On Mon, Dec 31, 2012 at 4:45 PM, Boris Zbarsky <bzbar...@mit.edu> wrote:

> On 12/31/12 4:26 PM, Bobby Holley wrote:
>
>> Well, if we're talking about JS-implemented WebAPIs, then that stuff
>> should
>> be running as chrome, potentially in the content process (unless I'm
>> mistaken - I'm still a bit behind on all the b2g architecture). If we're
>> talking about web apps, then they're supposed to be regular old web
>> content, and we shouldn't do anything special for them in Gecko. Doing so
>> undermines our position that these apps are open and portable.
>>
>
> We're talking about the b2g UI.  And I'm not talking theoretically; it's
> using instanceof on HTML elements right now.  So either we change that
> code, or we make those instanceof checks work or something.

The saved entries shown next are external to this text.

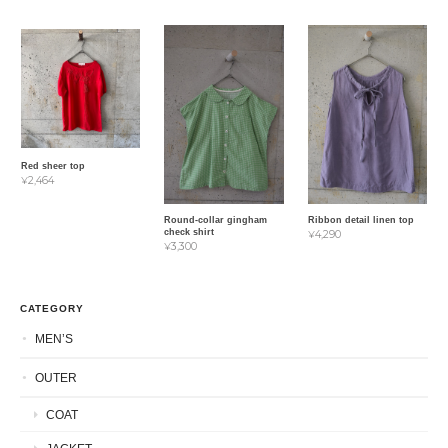
Red sheer top
¥2,464
Round-collar gingham
Ribbon detail linen top
check shirt
¥4,290
¥3,300
CATEGORY
MEN’S
OUTER
COAT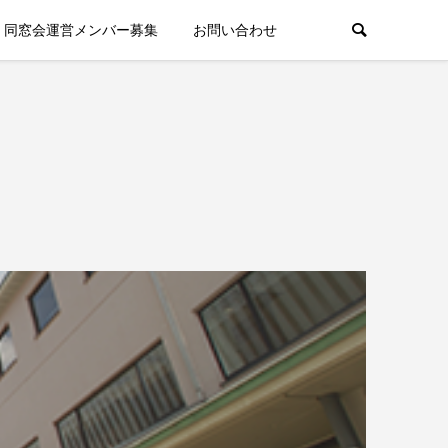
同窓会運営メンバー募集
お問い合わせ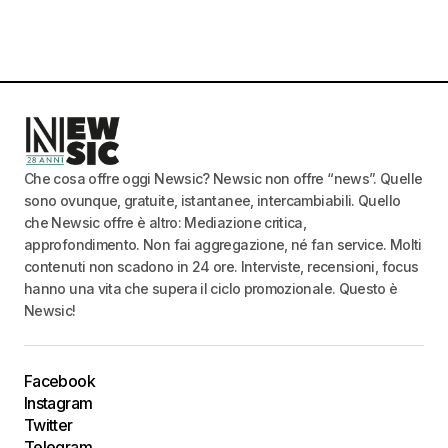
Che cosa offre oggi Newsic? Newsic non offre “news”. Quelle
sono ovunque, gratuite, istantanee, intercambiabili. Quello
che Newsic offre è altro: Mediazione critica,
approfondimento. Non fai aggregazione, né fan service. Molti
contenuti non scadono in 24 ore. Interviste, recensioni, focus
hanno una vita che supera il ciclo promozionale. Questo è
Newsic!
Facebook
Instagram
Twitter
Telegram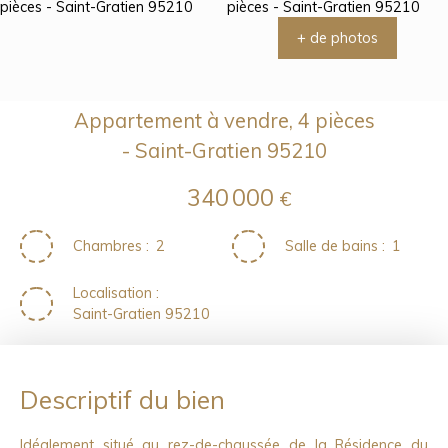
+ de photos
Appartement à vendre, 4 pièces
- Saint-Gratien 95210
340 000
€
Chambres
:
2
Salle de bains
:
1
Localisation
:
Saint-Gratien 95210
Descriptif du bien
Idéalement situé au rez-de-chaussée de la Résidence du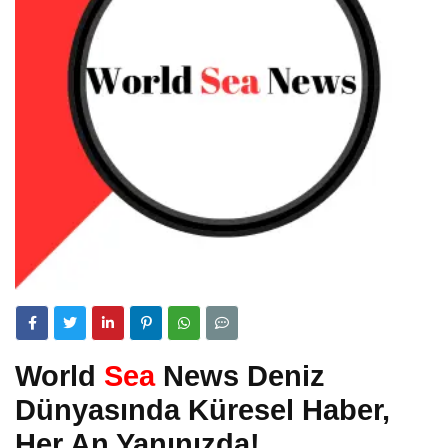
World
Sea
News Deniz
Dünyasında Küresel Haber,
Her An Yanınızda!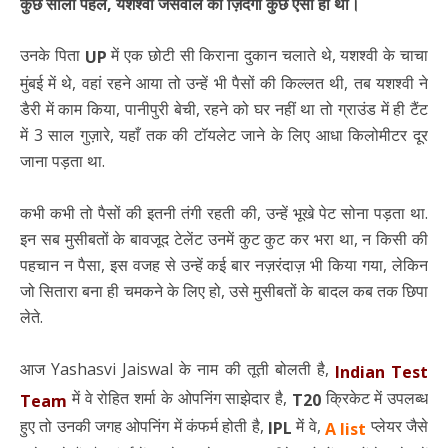
कुछ सालों पहले, यशश्वी जैसवाल की ज़िंदगी कुछ ऐसी ही थी।
उनके पिता
में एक छोटी सी किराना दुकान चलाते थे, यशश्वी के चाचा
UP
मुंबई में थे, वहां रहने आया तो उन्हें भी पैसों की किल्लत थी, तब यशश्वी ने
डैरी में काम किया, पानीपुरी बेची, रहने को घर नहीं था तो ग्राउंड में ही टैंट
में 3 साल गुज़ारे, यहाँ तक की टॉयलेट जाने के लिए आधा किलोमीटर दूर
जाना पड़ता था.
कभी कभी तो पैसों की इतनी तंगी रहती की, उन्हें भूखे पेट सोना पड़ता था.
इन सब मुसीबतों के बावजूद टेलेंट उनमें कुट कुट कर भरा था, न किसी की
पहचान न पैसा, इस वजह से उन्हें कई बार नज़रंदाज़ भी किया गया, लेकिन
जो सितारा बना ही चमकने के लिए हो, उसे मुसीबतों के बादल कब तक छिपा
लेते.
आज Yashasvi Jaiswal के नाम की तूती बोलती है,
Indian Test
में वे रोहित शर्मा के ओपनिंग साझेदार है,
क्रिकेट में उपलब्ध
T20
Team
हुए तो उनकी जगह ओपनिंग में कंफर्म होती है,
में वे,
प्लेयर जैसे
IPL
A list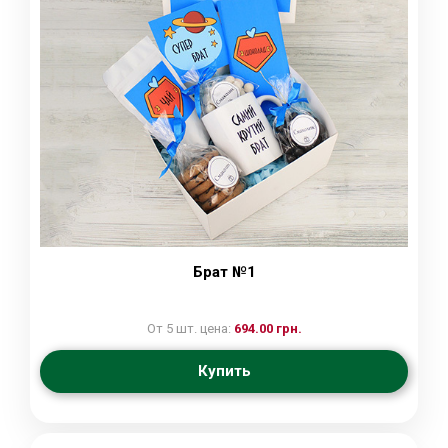
Брат №1
От 5 шт. цена:
694.00 грн.
Купить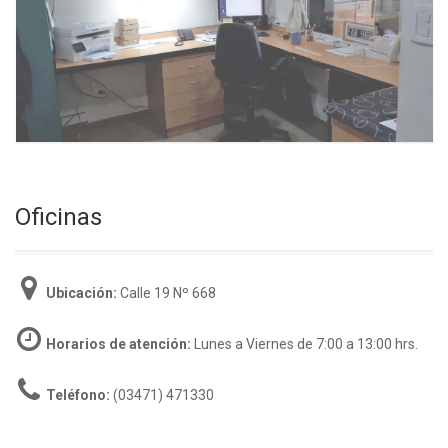
Oficinas
Ubicación:
Calle 19 Nº 668
Horarios de atención:
Lunes a Viernes de 7:00 a 13:00 hrs.
Teléfono:
(03471) 471330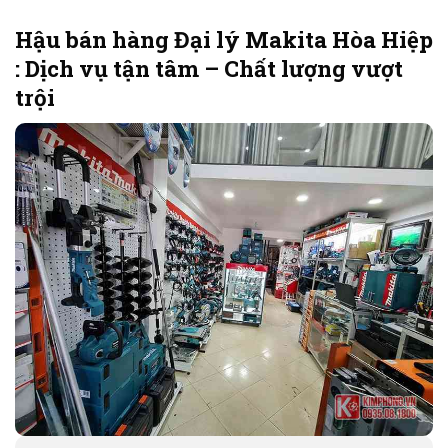
Hậu bán hàng Đại lý Makita Hòa Hiệp
: Dịch vụ tận tâm – Chất lượng vượt
trội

Gaia? I think we should consider any reliance on this behavior a bug for
now, otherwise the project is standards-based in name only. Gecko is
currently the only engine implementing all the WebAPIs, but we're hoping
that will change. And when it does, it would suck if the apps still didn't
work because they were actually relying on all sorts of non-standard Gecko
junk.

 I'd think the arguments should be based on improving the HTML5 developer
> experience
>

Yes, of course.  As I said, this has come up multiple times in the past,
> precisely on those grounds.


It also sounds from your initial post that other vendors weren't very
receptive to the idea. If so, that's a shame. Maybe we could try again?
Nevertheless, if they won't listen, I think we should remove our hacks and
align with the spec (fixing any gaia breakage), rather than entrenching our
nonstandard behavior. This can't be an unreasonable requirement to place on
Gaia, since it's also the state of affairs on the open web.